The existence of loving harmony is similar to that of the sun's. The sun's role in life is unmistakable, our dependence on its energy unquestionable. Yet stare directly at the sun on a bright day and your eyesight will suffer for it. The world will dim as your retinas burn. We therefore go on with our day, enjoying the bounty that the sun's rays offer every square inch of the globe, with the simple condition... do not stare directly at the source, lest you be consumed in its fire.

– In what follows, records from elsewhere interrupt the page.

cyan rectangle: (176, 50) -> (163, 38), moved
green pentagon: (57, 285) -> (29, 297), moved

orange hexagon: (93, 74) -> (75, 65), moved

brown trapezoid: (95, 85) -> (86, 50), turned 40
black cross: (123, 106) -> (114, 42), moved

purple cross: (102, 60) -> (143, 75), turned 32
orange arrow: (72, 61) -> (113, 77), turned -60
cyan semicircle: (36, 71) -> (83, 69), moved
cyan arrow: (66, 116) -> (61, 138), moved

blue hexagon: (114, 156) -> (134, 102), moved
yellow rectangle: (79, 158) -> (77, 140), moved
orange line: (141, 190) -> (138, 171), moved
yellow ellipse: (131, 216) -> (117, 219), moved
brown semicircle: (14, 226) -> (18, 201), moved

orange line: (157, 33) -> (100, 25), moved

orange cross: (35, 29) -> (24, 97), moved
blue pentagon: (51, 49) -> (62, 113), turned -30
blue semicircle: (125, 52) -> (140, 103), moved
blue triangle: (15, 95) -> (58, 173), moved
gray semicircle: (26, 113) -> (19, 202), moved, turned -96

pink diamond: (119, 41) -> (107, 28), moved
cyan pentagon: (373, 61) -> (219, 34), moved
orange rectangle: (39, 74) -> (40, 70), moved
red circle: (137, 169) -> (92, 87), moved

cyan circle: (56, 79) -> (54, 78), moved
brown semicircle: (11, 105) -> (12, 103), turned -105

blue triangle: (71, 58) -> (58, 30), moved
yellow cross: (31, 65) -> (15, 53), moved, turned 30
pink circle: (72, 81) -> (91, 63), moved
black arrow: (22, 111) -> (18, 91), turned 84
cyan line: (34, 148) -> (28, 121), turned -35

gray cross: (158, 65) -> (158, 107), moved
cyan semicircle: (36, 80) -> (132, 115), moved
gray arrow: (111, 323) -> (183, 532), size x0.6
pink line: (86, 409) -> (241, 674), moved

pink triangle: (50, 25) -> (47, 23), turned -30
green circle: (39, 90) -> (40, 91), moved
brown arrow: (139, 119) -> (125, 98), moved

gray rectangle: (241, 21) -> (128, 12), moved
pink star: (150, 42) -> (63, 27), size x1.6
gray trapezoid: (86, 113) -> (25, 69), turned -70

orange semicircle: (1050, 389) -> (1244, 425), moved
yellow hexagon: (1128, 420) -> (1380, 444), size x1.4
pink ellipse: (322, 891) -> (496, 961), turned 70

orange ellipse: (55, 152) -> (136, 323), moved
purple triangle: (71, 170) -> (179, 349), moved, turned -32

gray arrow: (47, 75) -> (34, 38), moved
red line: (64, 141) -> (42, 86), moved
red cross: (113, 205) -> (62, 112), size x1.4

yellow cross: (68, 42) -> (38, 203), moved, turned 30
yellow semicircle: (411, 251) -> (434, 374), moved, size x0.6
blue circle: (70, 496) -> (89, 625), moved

And so, the spiritual community, I believe, must have a conduit, a practice which is grounded in life. We need to have work to do, to live and express our natures. We set goals which are practical and sustainable, but these are not the be all, end all. These transient goals provide us with our work, but they do not provide the why for our work. As they say, "if you expect to sustain that light by intellectual practice or by dependence upon logic alone, the light will lose its luster, it will dim and the darkness will overcome it." Simultaneously love/harmony/happiness cannot either be made into goals to be attained, and so we are left with process. We have a journey without destination, we have wandering, we have being. And to believe it can be anything more concrete than that, well, it would just take one out of that most fruitful space in which ambiguity is held in equanimity. Perhaps it is this place which allows one or many to step into and participate in the mystery itself.